*** INFORMATION SHOWN Section Begins ***

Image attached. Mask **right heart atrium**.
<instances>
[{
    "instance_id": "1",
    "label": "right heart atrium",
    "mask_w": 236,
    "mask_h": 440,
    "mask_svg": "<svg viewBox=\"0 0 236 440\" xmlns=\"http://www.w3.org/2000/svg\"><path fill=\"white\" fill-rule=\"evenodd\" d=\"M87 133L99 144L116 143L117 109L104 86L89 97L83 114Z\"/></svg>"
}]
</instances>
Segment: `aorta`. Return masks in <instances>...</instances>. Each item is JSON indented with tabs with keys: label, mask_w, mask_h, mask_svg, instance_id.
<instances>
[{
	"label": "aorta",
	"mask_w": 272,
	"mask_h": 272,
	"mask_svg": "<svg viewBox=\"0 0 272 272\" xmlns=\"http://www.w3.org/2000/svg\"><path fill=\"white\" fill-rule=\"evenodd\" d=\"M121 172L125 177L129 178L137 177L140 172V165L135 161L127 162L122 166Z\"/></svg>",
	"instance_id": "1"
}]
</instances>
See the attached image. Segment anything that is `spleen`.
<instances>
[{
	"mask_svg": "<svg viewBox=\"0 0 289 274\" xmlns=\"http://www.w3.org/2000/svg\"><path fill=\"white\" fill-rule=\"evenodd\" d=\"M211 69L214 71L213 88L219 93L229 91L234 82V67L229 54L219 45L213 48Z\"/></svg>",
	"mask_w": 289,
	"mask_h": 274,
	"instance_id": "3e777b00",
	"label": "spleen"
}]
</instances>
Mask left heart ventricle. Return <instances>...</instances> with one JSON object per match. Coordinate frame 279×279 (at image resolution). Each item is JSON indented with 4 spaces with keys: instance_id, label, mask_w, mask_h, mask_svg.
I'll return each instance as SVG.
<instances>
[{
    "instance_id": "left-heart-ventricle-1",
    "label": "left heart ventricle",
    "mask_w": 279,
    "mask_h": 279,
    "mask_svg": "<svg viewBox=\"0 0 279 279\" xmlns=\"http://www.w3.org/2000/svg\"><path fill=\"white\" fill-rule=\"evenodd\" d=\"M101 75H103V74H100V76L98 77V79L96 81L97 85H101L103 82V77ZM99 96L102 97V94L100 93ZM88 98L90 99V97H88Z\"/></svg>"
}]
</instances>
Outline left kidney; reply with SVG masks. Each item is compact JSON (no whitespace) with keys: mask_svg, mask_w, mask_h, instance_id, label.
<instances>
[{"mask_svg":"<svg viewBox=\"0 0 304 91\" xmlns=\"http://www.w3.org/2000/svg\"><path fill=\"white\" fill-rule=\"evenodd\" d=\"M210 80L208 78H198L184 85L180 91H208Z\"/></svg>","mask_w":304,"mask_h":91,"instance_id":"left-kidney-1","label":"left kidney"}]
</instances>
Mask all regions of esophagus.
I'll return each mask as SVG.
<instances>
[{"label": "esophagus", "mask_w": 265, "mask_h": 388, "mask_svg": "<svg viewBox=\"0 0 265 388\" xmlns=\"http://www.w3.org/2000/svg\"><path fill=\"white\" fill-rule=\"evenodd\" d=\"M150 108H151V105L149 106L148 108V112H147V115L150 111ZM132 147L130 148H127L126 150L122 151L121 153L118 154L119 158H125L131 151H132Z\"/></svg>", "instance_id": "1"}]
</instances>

*** INFORMATION SHOWN Section Ends ***

REQUIRED ACTION: Return exactly the line that contains "See the attached" and every line after it, through the last line of the records.

RESPONSE:
See the attached image. Segment anything that is `spleen`.
<instances>
[{
	"mask_svg": "<svg viewBox=\"0 0 289 274\" xmlns=\"http://www.w3.org/2000/svg\"><path fill=\"white\" fill-rule=\"evenodd\" d=\"M211 69L214 71L213 88L219 93L229 91L234 82V67L229 54L219 45L213 48Z\"/></svg>",
	"mask_w": 289,
	"mask_h": 274,
	"instance_id": "3e777b00",
	"label": "spleen"
}]
</instances>
Mask left heart ventricle. Return <instances>...</instances> with one JSON object per match. Coordinate frame 279×279 (at image resolution). Each item is JSON indented with 4 spaces with keys: instance_id, label, mask_w, mask_h, mask_svg.
I'll return each instance as SVG.
<instances>
[{
    "instance_id": "left-heart-ventricle-1",
    "label": "left heart ventricle",
    "mask_w": 279,
    "mask_h": 279,
    "mask_svg": "<svg viewBox=\"0 0 279 279\" xmlns=\"http://www.w3.org/2000/svg\"><path fill=\"white\" fill-rule=\"evenodd\" d=\"M101 75H103V74H100V76L98 77V79L96 81L97 85H101L103 82V77ZM99 96L102 97V94L100 93ZM88 98L90 99V97H88Z\"/></svg>"
}]
</instances>
Outline left kidney; reply with SVG masks. Each item is compact JSON (no whitespace) with keys: mask_svg, mask_w, mask_h, instance_id, label.
<instances>
[{"mask_svg":"<svg viewBox=\"0 0 304 91\" xmlns=\"http://www.w3.org/2000/svg\"><path fill=\"white\" fill-rule=\"evenodd\" d=\"M210 80L208 78H198L184 85L180 91H208Z\"/></svg>","mask_w":304,"mask_h":91,"instance_id":"left-kidney-1","label":"left kidney"}]
</instances>
Mask all regions of esophagus.
I'll return each mask as SVG.
<instances>
[{"label": "esophagus", "mask_w": 265, "mask_h": 388, "mask_svg": "<svg viewBox=\"0 0 265 388\" xmlns=\"http://www.w3.org/2000/svg\"><path fill=\"white\" fill-rule=\"evenodd\" d=\"M150 108H151V105L149 106L148 108V112H147V115L150 111ZM132 147L130 148H127L126 150L122 151L121 153L118 154L119 158H125L131 151H132Z\"/></svg>", "instance_id": "1"}]
</instances>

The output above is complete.